Umzugswillige sollten also einen direkten Blick auf den jeweiligen Stadt- oder Landkreis ziehen, was unter anderem durch die interaktive Karte von StepStone möglich ist. Es wird übrigens auch davor gewarnt, die Lebenshaltungskosten außer Acht zu lassen und den Wohnort nur nach Höhe des Durchschnittsgehalts zu wählen. Denn im Gehaltsreport liegen Frankfurt, Stuttgart und München zwar vorne, doch nach Abzug der Lebenshaltungskosten ist vom Gehalt oft nicht mehr viel übrig.

Großstadt-Ranking: NRW führt erneut

Neben den Stadt- und Landkreisen hat StepStone auch direkt ein Ranking für die 30 größten Städte Deutschlands erstellt. Dabei wurde festgestellt das neun Städte der Top 10 in Nordrhein-Westfalen liegen, darunter auch Platz 1 bis 3:

  1. Essen
  2. Wuppertal
  3. Duisburg

In Essen sorgen Großkonzerne für ein hohes Lohnniveau, während die Lebenshaltungskosten vergleichsweise niedrig bleiben. Weitere Städte aus NRW in den Top 10 sind Dortmund, Bochum, Bielefeld, Aachen und Bonn. Lediglich Karlsruhe, das auf Platz 9 landet, liegt in Baden-Württemberg. Auf den letzten drei Plätzen des Großstadt-Rankings landen Hamburg, Berlin und München. Besonders hohen Mieten sind hier ausschlaggebend, ebenso wie die höheren Kosten bei der Verpflegung und Freizeitgestaltung. Und auch Köln, als vierte Millionenstadt im Ranking, schneidet unterdurchschnittlich ab.
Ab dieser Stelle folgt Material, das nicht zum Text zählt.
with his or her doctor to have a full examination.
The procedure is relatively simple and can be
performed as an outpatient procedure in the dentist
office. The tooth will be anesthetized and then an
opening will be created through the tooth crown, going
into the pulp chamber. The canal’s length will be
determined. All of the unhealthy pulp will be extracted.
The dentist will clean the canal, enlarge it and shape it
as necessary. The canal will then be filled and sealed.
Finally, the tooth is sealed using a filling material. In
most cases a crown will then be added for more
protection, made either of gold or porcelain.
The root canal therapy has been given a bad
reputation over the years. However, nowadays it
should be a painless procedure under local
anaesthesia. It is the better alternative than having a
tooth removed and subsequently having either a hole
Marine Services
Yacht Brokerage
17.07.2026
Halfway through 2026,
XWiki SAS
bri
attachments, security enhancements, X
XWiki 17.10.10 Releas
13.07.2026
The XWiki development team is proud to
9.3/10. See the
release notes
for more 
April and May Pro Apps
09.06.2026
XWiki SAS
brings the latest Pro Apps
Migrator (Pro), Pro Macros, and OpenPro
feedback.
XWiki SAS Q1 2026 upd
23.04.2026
Das sollten Job-Suchende beachten

Wer also einen neuen Job sucht und bereit ist, dafür umzuziehen, für den kann die Auswertung von StepStone eine Richtlinie sein. Natürlich gibt es aber noch andere wichtige Faktoren neben der Kosteneffizienz, die eine Rolle bei der Wahl des Wohnorts spielen, wie die aktuelle Familiensituation oder die Präferenz von Stadt- oder Landleben. StepStone selbst empfiehlt Jobsuchenden, dass Verhältnis von Gehalt und Lebenshaltungskosten nicht außer Acht zu lassen. Wo man viel verdient, bleibt nicht zwingend auch viel im Portemonnaie.
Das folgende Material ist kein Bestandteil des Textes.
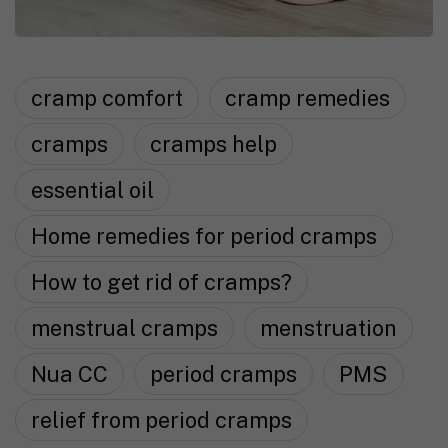
cramp comfort
cramp remedies
cramps
cramps help
essential oil
Home remedies for period cramps
How to get rid of cramps?
menstrual cramps
menstruation
Nua CC
period cramps
PMS
relief from period cramps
Abgesehen davon sollte auch ein Blick auf die Nachbarkreise geworfen werden – in manchen Fällen lohnt sich eine kurze Pendelstrecke. So kann man beispielsweise ein höheres Gehalt durch die Arbeit in einer Stadt bekommen und gleichzeitig durch niedrigere Mieten in einem ländlicheren Wohnort Geld sparen. Aber Vorsicht: Inzwischen hat sich auch oft der Umkreis einer Großstadt an das dort herrschende Mietniveau angepasst. Günstigere Preise sind dadurch oft mit einem längeren Anfahrtsweg verbunden. Der Vergleich verschiedener Stadt- und Landkreise ist also auf jeden Fall erwägenswert.